Kesultanan Selaco mengklaim telah mendapatkan legalitas fakta sejarah yang dikeluarkan Perserikatan Bangsa-Bangsa (PBB) pada tahun 2018 sebagai putusan warisan kultur budaya peninggalan sejarah Kerajaan Padjadjaran di masa kepemimpinan Raja Surawisesa.

“Selacau punya dua literatur leluhur, saya yang saya ajukan tahun 2004 sampai akhirnya tahun 2018 keluar putusan warisan kultur budaya peninggalan sejarah yang di kepemimpinan Surawisesa. Fakta sejarah dikeluarkan PBB,” ujar Rohidin, Jumat (17/1/2020).

Pertama, nomor warisan dan izin pemerintahan kultur. Kedua, izin referensi tentang keprajuritan.
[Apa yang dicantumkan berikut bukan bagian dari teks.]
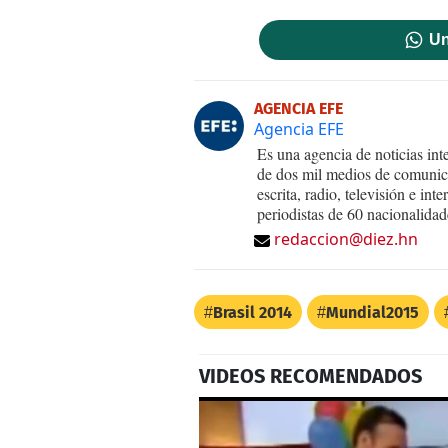
Un
AGENCIA EFE
Agencia EFE
Es una agencia de noticias int
de dos mil medios de comunica
escrita, radio, televisión e in
periodistas de 60 nacionalidad
redaccion@diez.hn
Brasil 2014
Mundial2015
VIDEOS RECOMENDADOS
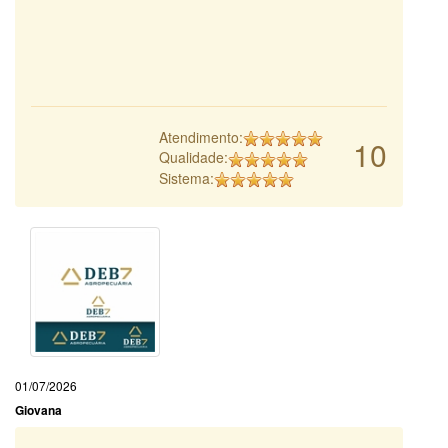
Atendimento:
10
Qualidade:
Sistema:
01/07/2026
Giovana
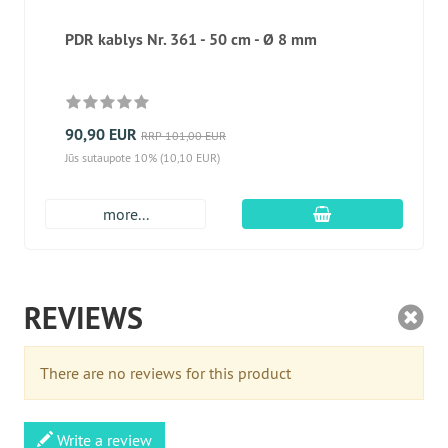
PDR kablys Nr. 361 - 50 cm - Ø 8 mm
90,90 EUR
RRP 101,00 EUR
Jūs sutaupote 10% (10,10 EUR)
Įdėti į krepšį
more...
REVIEWS
There are no reviews for this product
Write a review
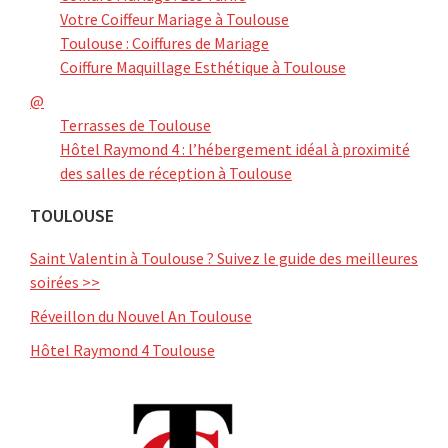
Votre Coiffeur Mariage à Toulouse
Toulouse : Coiffures de Mariage
Coiffure Maquillage Esthétique à Toulouse
@
Terrasses de Toulouse
Hôtel Raymond 4 : l’hébergement idéal à proximité
des salles de réception à Toulouse
TOULOUSE
Saint Valentin à Toulouse ? Suivez le guide des meilleures
soirées >>
Réveillon du Nouvel An Toulouse
Hôtel Raymond 4 Toulouse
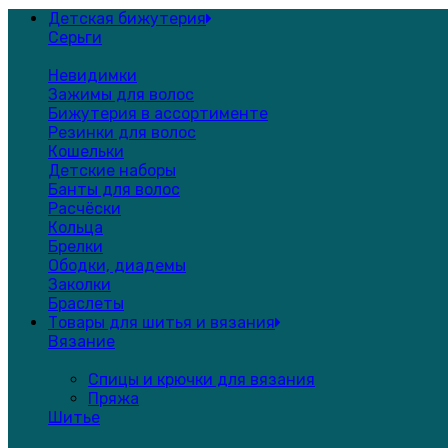
Детская бижутерия
Серьги
Невидимки
Зажимы для волос
Бижутерия в ассортименте
Резинки для волос
Кошельки
Детские наборы
Банты для волос
Расчёски
Кольца
Брелки
Ободки, диадемы
Заколки
Браслеты
Товары для шитья и вязания
Вязание
Спицы и крючки для вязания
Пряжа
Шитье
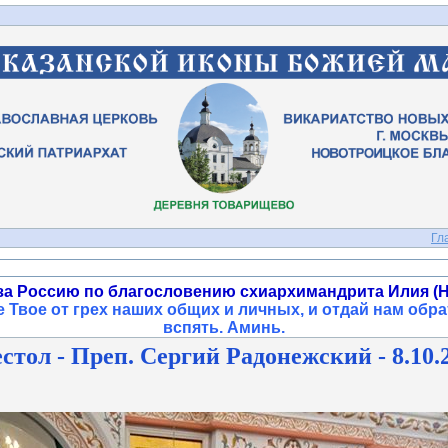
Гл
за Россию по благословению схиархимандрита Илия (Н
 Твое от грех наших общих и личных, и отдай нам обра
вспять. Аминь
.
стол - Преп. Сергий Радонежский - 8.10.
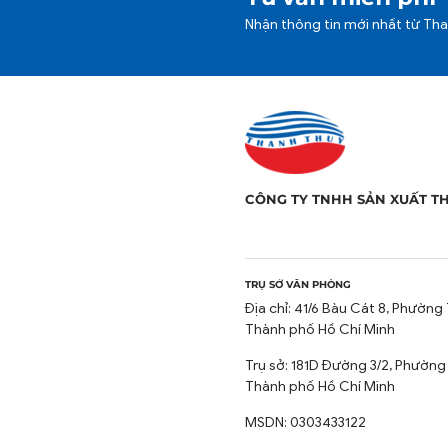
Nhận thông tin mới nhất từ Th
CÔNG TY TNHH SẢN XUẤT T
TRỤ SỞ VĂN PHÒNG
Địa chỉ: 41/6 Bàu Cát 8, Phường 
Thành phố Hồ Chí Minh
Trụ sở: 181D Đường 3/2, Phường
Thành phố Hồ Chí Minh
MSDN: 0303433122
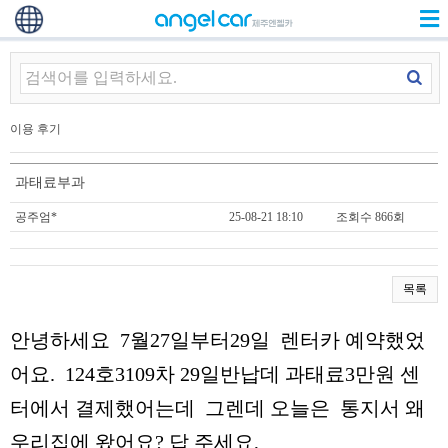
이용 후기
과태료부과
공주엄*
25-08-21 18:10
조회수 866회
목록
안녕하세요 7월27일부터29일 렌터카 예약했었
어요. 124호3109차 29일반납데 과태료3만원 센
터에서 결제했어는데 그렌데 오늘은 통지서 왜
우리집에 왔어요? 답 주세요,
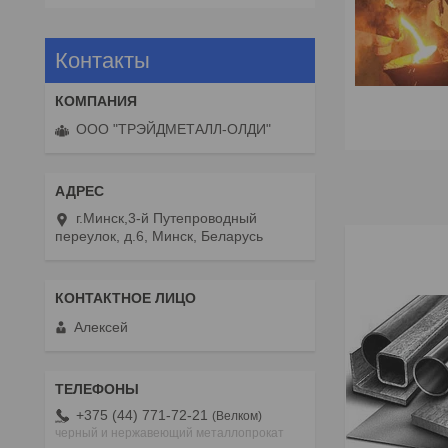
Контакты
ООО "ТРЭЙДМЕТАЛЛ-ОЛДИ"
г.Минск,3-й Путепроводный
переулок, д.6, Минск, Беларусь
Алексей
+375 (44) 771-72-21
Велком
черный и нержавеющий металлопрокат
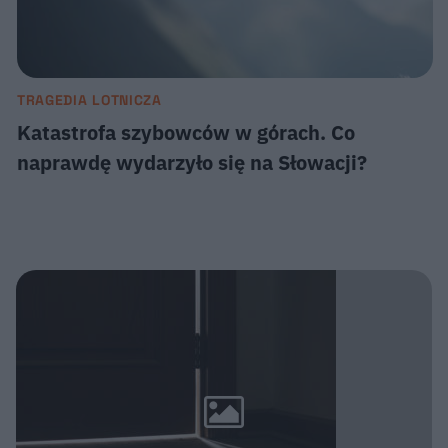
TRAGEDIA LOTNICZA
Katastrofa szybowców w górach. Co
naprawdę wydarzyło się na Słowacji?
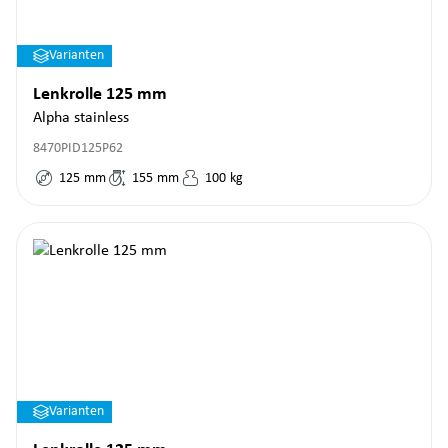
Varianten
Lenkrolle 125 mm
Alpha stainless
8470PID125P62
125
mm
155
mm
100
kg
Varianten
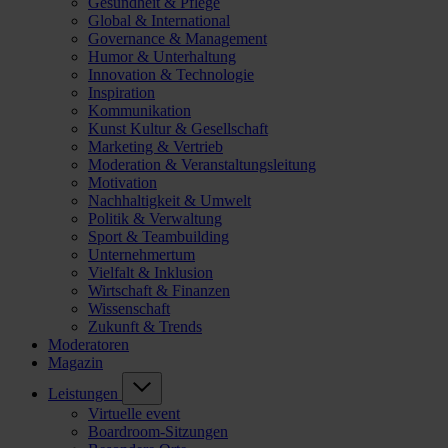
Gesundheit & Pflege
Global & International
Governance & Management
Humor & Unterhaltung
Innovation & Technologie
Inspiration
Kommunikation
Kunst Kultur & Gesellschaft
Marketing & Vertrieb
Moderation & Veranstaltungsleitung
Motivation
Nachhaltigkeit & Umwelt
Politik & Verwaltung
Sport & Teambuilding
Unternehmertum
Vielfalt & Inklusion
Wirtschaft & Finanzen
Wissenschaft
Zukunft & Trends
Moderatoren
Magazin
Leistungen
Virtuelle event
Boardroom-Sitzungen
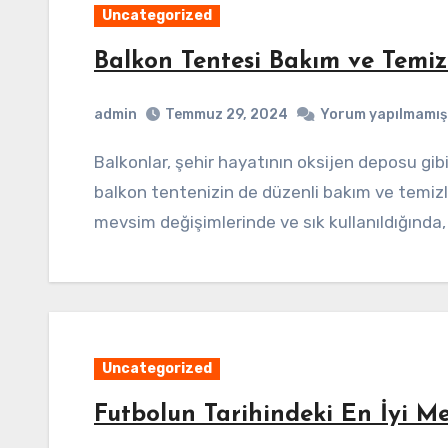
Uncategorized
Balkon Tentesi Bakım ve Temizl
admin
Temmuz 29, 2024
Yorum yapılmamış
Balkonlar, şehir hayatının oksijen deposu gibidir. Ancak balkonlarınızın keyfini çıkarırken,
balkon tentenizin de düzenli bakım ve temizl
mevsim değişimlerinde ve sık kullanıldığınd
Uncategorized
Futbolun Tarihindeki En İyi Me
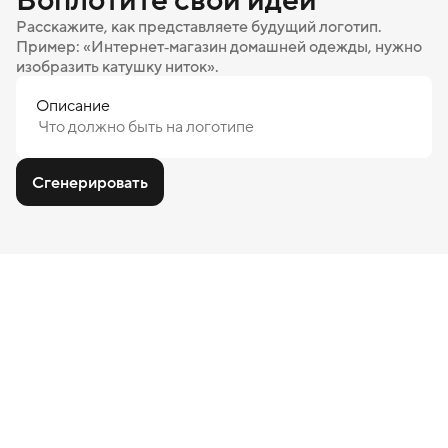
Расскажите, как представляете будущий логотип.
Пример: «Интернет‑магазин домашней одежды, нужно
изобразить катушку ниток».
Описание
Сгенерировать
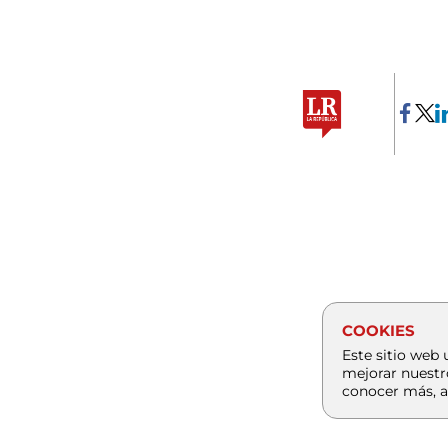
COOKIES
Este sitio web 
mejorar nuestr
conocer más, a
Lisensi yang diberikan yaitu seni dan budaya.

Rohidin menambahkan, Kesultanan Selaco merupakan aplikasi nyata dalam upaya melestarikan warisan leluhurnya sebagai keturunan Kerajaan Padjadjaran era kepemimpinan Surawisesa.

Dirinya mengklaim kesultanan yang dipimpinnya bisa dikatakan berbentuk yayasan dan memiliki kabinet laiknya kerajaan dan mengklaim memiliki batas terirotial terdiri dari wilayah Tasikmalaya, Garut, Ciamis, dan Pangandaran bagian selatan.

“Kalau kami dari kesultanan, tentunya NKRI sebagai harga mati. Kami warga negara Indonesia. Kesultanan ini adalah upaya saya untuk melestarikan budaya saja karena kami sebagai penggiat budaya,” ujar Rohidin.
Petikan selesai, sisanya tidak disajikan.